'''

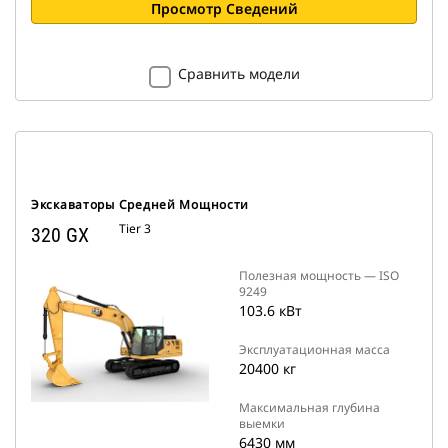
Просмотр Сведений
Сравнить модели
Экскаваторы Средней Мощности
Tier 3
320 GX
Полезная мощность — ISO
9249
103.6 кВт
Эксплуатационная масса
20400 кг
Максимальная глубина
выемки
6430 мм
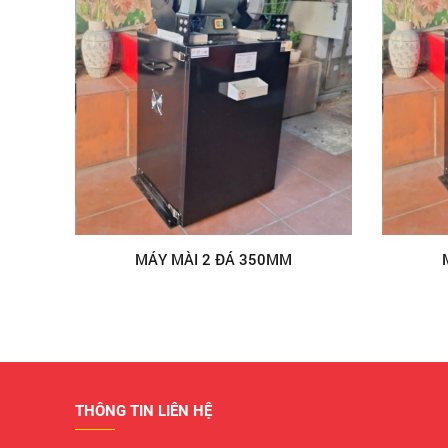
MÁY MÀI 2 ĐÁ 350MM
THÔNG TIN LIÊN HỆ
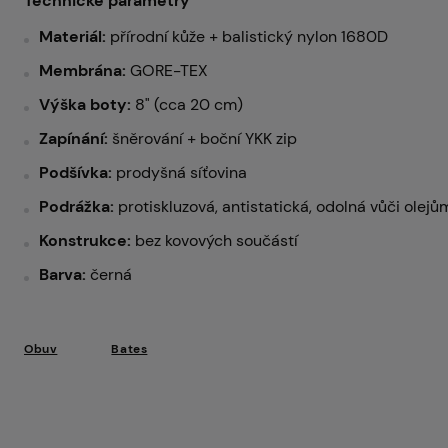
Technické parametry
Materiál:
přírodní kůže + balistický nylon 1680D
Membrána:
GORE-TEX
Výška boty:
8" (cca 20 cm)
Zapínání:
šněrování + boční YKK zip
Podšívka:
prodyšná síťovina
Podrážka:
protiskluzová, antistatická, odolná vůči olej
Konstrukce:
bez kovových součástí
Barva:
černá
Obuv
Bates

'''

Work to be completed: What is needed here is an exact repetition of the listing above, pictures excluded.

Your response:
Просмотр Сведений
Сравнить модели
Экскаваторы Средней Мощности
Tier 3
320 GX
Полезная мощность — ISO
9249
103.6 кВт
Эксплуатационная масса
20400 кг
Максимальная глубина
выемки
6430 мм
MÁY MÀI 2 ĐÁ 350MM
THÔNG TIN LIÊN HỆ
Technické parametry
Materiál:
přírodní kůže + balistický nylon 1680D
Membrána:
GORE-TEX
Výška boty:
8" (cca 20 cm)
Zapínání:
šněrování + boční YKK zip
Podšívka:
prodyšná síťovina
Podrážka:
protiskluzová, antistatická, odolná vůči olej
Konstrukce:
bez kovových součástí
Barva:
černá
Obuv
Bates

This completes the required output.